The drink changed color and flavor as you stirred it, was clearly intended to be Instagrammed and was available for all of five days. But at least it was available systemwide.

Arby’s was at it again last month with a smoked turkey leg, seasoned with salt and brown sugar, then smoked and slow-roasted, at just nine restaurants, starting on Aug. 27 and coinciding with the season finale of Game of Thrones.

The turkey leg, priced at $5.99, was available at a mere nine locations — each representing a different part of Westeros (Fargo, N.D., represented the North; Norfolk, Va., represented the Iron Islands; and Atlanta, Arby’s headquarters city, was King’s Landing) — for however long supplies lasted, which I’m sure wasn’t very long.

Arby's

Now Shake Shack is taking scarcity to a new level with a limited-time offer from Sept. 15-16 at a single location: its original shack in Madison Square Park in New York City.

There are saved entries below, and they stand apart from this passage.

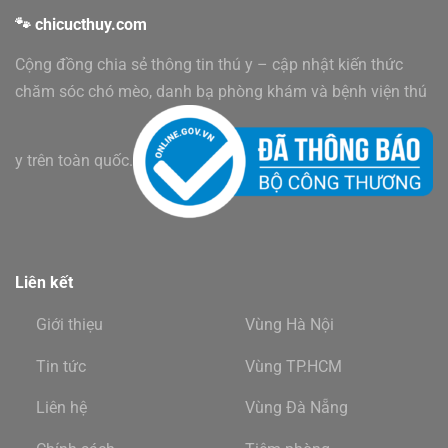
🐾 chicucthuy.com
Cộng đồng chia sẻ thông tin thú y – cập nhật kiến thức
chăm sóc chó mèo, danh bạ phòng khám và bệnh viện thú
y trên toàn quốc.
Liên kết
Giới thiẹu
Vùng Hà Nội
Tin tức
Vùng TP.HCM
Liên hệ
Vùng Đà Nẵng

The chain is bringing Michelin-starred British chef Fergus Henderson of St. John in London to serve a special sandwich and dessert.

Not to be outdone by Arby’s bold move of venison, Shake Shack is offering an eel burger, developed by Henderson and Shake Shack culinary director Mark Rosati. The patty is smoked eel meat mixed with breadcrumbs, lemon juice, salt and pepper. It’s grilled and topped with bacon, pickled red onion, crème fraîche, horseradish and watercress, and priced at $9.99.

Shake Shack

Shake Shack will also sell St. John’s vanilla custard doughnuts for $3.99 apiece.

You won’t be hearing from me how they taste, because I’m not going to stand in the undoubtedly insane line that those items will draw.

Shake Shack

 

A smaller chain, five-unit Kati Roll Company, also based in New York City, is teaming up with local restaurants to create new versions of its signature Indian street food.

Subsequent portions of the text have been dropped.